2004 Denver Annual Meeting (November 7–10, 2004)

Paper No. 10
Presentation Time: 1:30 PM-5:30 PM


BRALOWER, Timothy J., Geosciences, Pennsylvania State Univ, University Park, PA 16802, FIRTH, John, Integrated Ocean Drilling Program, Texas A&M Univ, College Station, TX 77845, BARRON, John, U.S. Geological Survey, MS 910, Menlo Park, CA 94025, LECKIE, R. Mark, Department of Geosciences, Univ of Massachusetts, Morrill Science Center, Amherst, MA 01003, SANFILIPPO, Annika, Scripps Institution of Oceanography, Univ of California San Diego, La Jolla, CA 92093 and THOMAS, Ellen, Earth & Environmental Sciences, Wesleyan Univ, 265 Church Street, Middletown, CT 06459-0139, bralower@geosc.psu.edu

CHRONOS provides an opportunity for chronostratigraphers to collaborate in building improved time scales that are accessible to the geologic community. Yet the future of this dynamic program may be threatened if we do not actively recruit and train the next generation of stratigraphers, including biostratigraphers. We address this situation by development of hands-on, experiential laboratory activities in micropaleontology using sediments recovered by the Deep Sea Drilling Project (DSDP) and Ocean Drilling Program (ODP).
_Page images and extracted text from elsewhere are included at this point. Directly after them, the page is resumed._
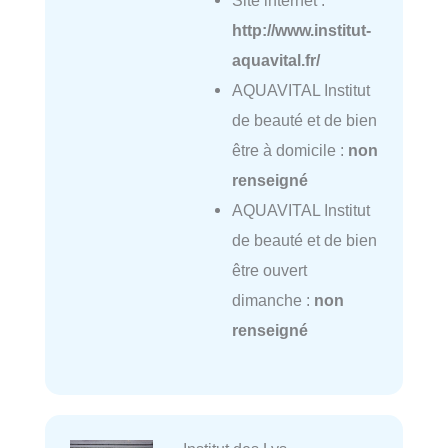
Site internet :
http://www.institut-
aquavital.fr/
AQUAVITAL Institut
de beauté et de bien
être à domicile :
non
renseigné
AQUAVITAL Institut
de beauté et de bien
être ouvert
dimanche :
non
renseigné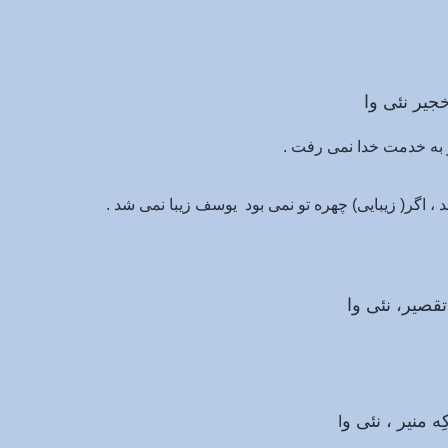
نئی وا
 به خدمت خدا نمی رفت .
 اگر( زیبایی) چهره تو نمی بود یوسف زیبا نمی شد .
نئی وا
، نئی و
ا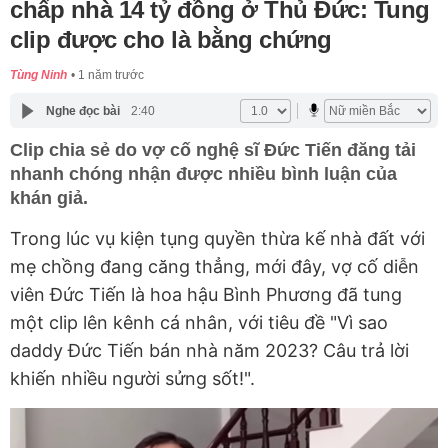
chấp nhà 14 tỷ đồng ở Thủ Đức: Tung
clip được cho là bằng chứng
Tùng Ninh
1 năm trước
Nghe đọc bài
2:40
Clip chia sẻ do vợ cố nghệ sĩ Đức Tiến đăng tải
nhanh chóng nhận được nhiều bình luận của
khán giả.
Trong lúc vụ kiện tụng quyền thừa kế nhà đất với
mẹ chồng đang căng thẳng, mới đây, vợ cố diễn
viên Đức Tiến là hoa hậu Bình Phương đã tung
một clip lên kênh cá nhân, với tiêu đề "Vì sao
daddy Đức Tiến bán nhà năm 2023? Câu trả lời
khiến nhiều người sửng sốt!".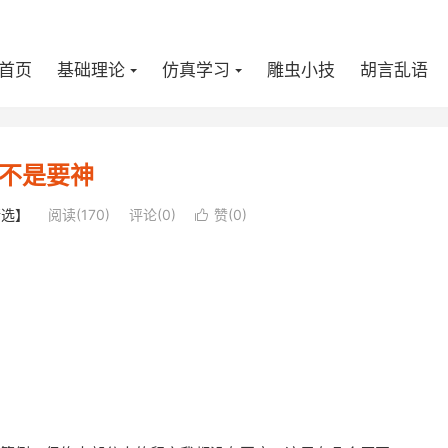
首页
基础理论
仿真学习
雕虫小技
胡言乱语
不是要神
精选】
阅读(
170
)
评论(0)
赞(
0
)
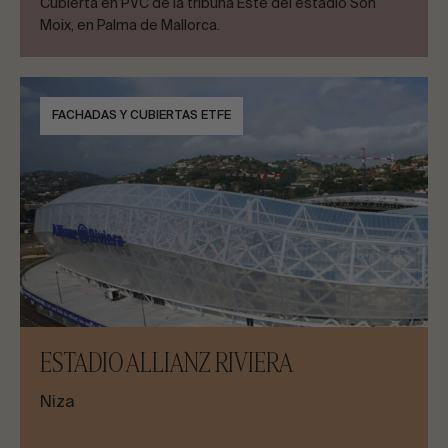
Cubierta en PVC de la tribuna Este del estadio Son
Moix, en Palma de Mallorca.
FACHADAS Y CUBIERTAS ETFE
ESTADIO ALLIANZ RIVIERA
Niza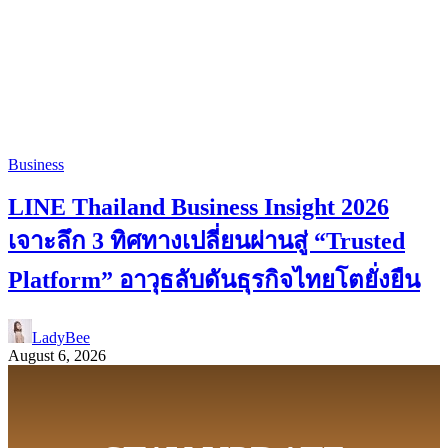
Business
LINE Thailand Business Insight 2026
เจาะลึก 3 ทิศทางเปลี่ยนผ่านสู่ “Trusted
Platform” อาวุธลับดันธุรกิจไทยโตยั่งยืน
LadyBee
August 6, 2026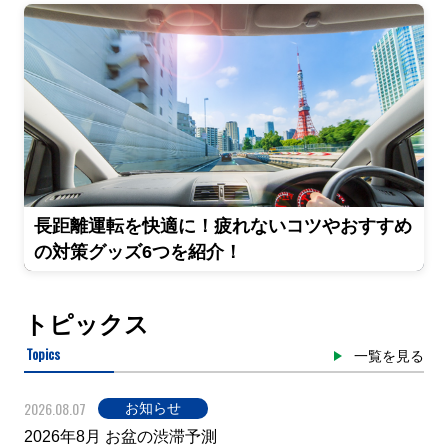
長距離運転を快適に！疲れないコツやおすすめ
の対策グッズ6つを紹介！
トピックス
Topics
一覧を見る
2026.08.07
お知らせ
2026年8月 お盆の渋滞予測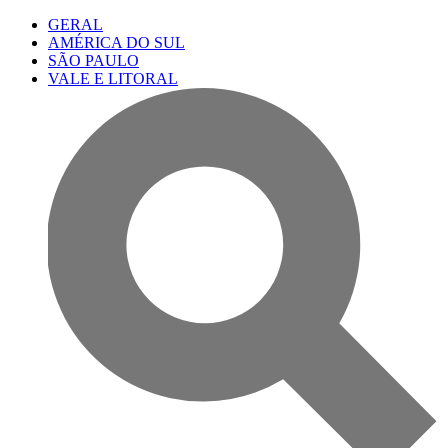
GERAL
AMÉRICA DO SUL
SÃO PAULO
VALE E LITORAL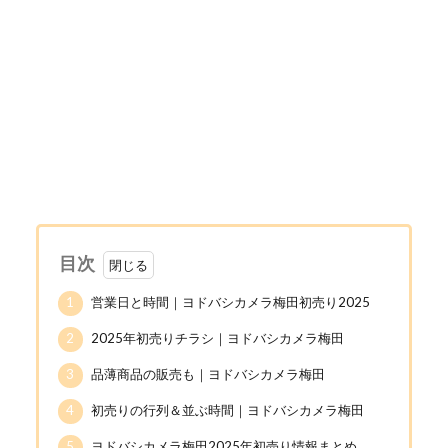
目次
1
営業日と時間｜ヨドバシカメラ梅田初売り2025
2
2025年初売りチラシ｜ヨドバシカメラ梅田
3
品薄商品の販売も｜ヨドバシカメラ梅田
4
初売りの行列＆並ぶ時間｜ヨドバシカメラ梅田
5
ヨドバシカメラ梅田2025年初売り情報まとめ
These samples offer choice examples of key paleontological and paleobiological concepts such as punctuated equilibrium, adaptive radiation, iterative evolution and biostratigraphy, and opportunities for education on topics such as changes in sea level and ocean circulation, and paleoclimatology, and possible linkages between evolution and climate change.

The extensive collection of DSDP and ODP cores provides a unique opportunity for students to explore micropaleontology and become familiar with broad applications of microfossil groups. We are selecting choice materials to develop hands-on laboratory exercises using routine research techniques. For example, students are required to count specimens from different groups, identify key taxa, apply biostratigraphic zonation, and make important determinations of paleoclimate, paleodepth, sea level, and ecology based on microfossil assemblages.

We plan to publish a laboratory manual with materials (slides, washed residues) and instructions on how to acquire deep-sea samples for educational purposes. Because of their ease of use, these packaged labs will be attractive to a range of educators and scientists, including some who may not be experts in micropaleontology. The materials will help to teach basic skills in micropaleontology, provide exposure to the far-ranging utility and implications of micropaleontological data, and ensure that a new generation of micropaleontologists will become involved in ocean drilling and CHRONOS.